:: DATA SUPPLIED

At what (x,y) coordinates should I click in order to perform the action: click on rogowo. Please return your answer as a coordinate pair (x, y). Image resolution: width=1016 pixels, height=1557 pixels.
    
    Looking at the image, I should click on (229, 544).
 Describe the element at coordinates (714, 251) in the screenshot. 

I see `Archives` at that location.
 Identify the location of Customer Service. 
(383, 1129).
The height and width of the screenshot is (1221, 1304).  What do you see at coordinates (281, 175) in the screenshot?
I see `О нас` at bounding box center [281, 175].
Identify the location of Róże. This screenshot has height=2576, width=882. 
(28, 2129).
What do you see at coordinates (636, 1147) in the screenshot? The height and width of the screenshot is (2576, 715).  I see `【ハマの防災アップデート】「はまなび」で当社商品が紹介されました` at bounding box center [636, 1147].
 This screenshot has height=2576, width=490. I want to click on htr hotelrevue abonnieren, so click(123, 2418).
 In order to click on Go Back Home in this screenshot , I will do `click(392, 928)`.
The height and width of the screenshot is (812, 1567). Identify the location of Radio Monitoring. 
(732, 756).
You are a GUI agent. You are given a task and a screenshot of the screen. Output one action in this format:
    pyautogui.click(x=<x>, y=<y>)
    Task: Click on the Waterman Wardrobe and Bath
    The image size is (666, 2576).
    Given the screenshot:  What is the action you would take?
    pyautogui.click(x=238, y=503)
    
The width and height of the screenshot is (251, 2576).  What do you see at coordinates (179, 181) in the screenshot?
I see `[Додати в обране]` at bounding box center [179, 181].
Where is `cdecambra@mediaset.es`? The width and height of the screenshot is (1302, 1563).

::::

§ TASK INSTRUCTIONS
Reproduce all of the entries above verbatim.

§ ANSWER BOX
At what (x,y) coordinates should I click in order to perform the action: click on rogowo. Please return your answer as a coordinate pair (x, y). Image resolution: width=1016 pixels, height=1557 pixels.
    
    Looking at the image, I should click on (229, 544).
 Describe the element at coordinates (714, 251) in the screenshot. 

I see `Archives` at that location.
 Identify the location of Customer Service. 
(383, 1129).
The height and width of the screenshot is (1221, 1304).  What do you see at coordinates (281, 175) in the screenshot?
I see `О нас` at bounding box center [281, 175].
Identify the location of Róże. This screenshot has height=2576, width=882. 
(28, 2129).
What do you see at coordinates (636, 1147) in the screenshot? The height and width of the screenshot is (2576, 715).  I see `【ハマの防災アップデート】「はまなび」で当社商品が紹介されました` at bounding box center [636, 1147].
 This screenshot has height=2576, width=490. I want to click on htr hotelrevue abonnieren, so click(123, 2418).
 In order to click on Go Back Home in this screenshot , I will do `click(392, 928)`.
The height and width of the screenshot is (812, 1567). Identify the location of Radio Monitoring. 
(732, 756).
You are a GUI agent. You are given a task and a screenshot of the screen. Output one action in this format:
    pyautogui.click(x=<x>, y=<y>)
    Task: Click on the Waterman Wardrobe and Bath
    The image size is (666, 2576).
    Given the screenshot:  What is the action you would take?
    pyautogui.click(x=238, y=503)
    
The width and height of the screenshot is (251, 2576).  What do you see at coordinates (179, 181) in the screenshot?
I see `[Додати в обране]` at bounding box center [179, 181].
Where is `cdecambra@mediaset.es`? The width and height of the screenshot is (1302, 1563).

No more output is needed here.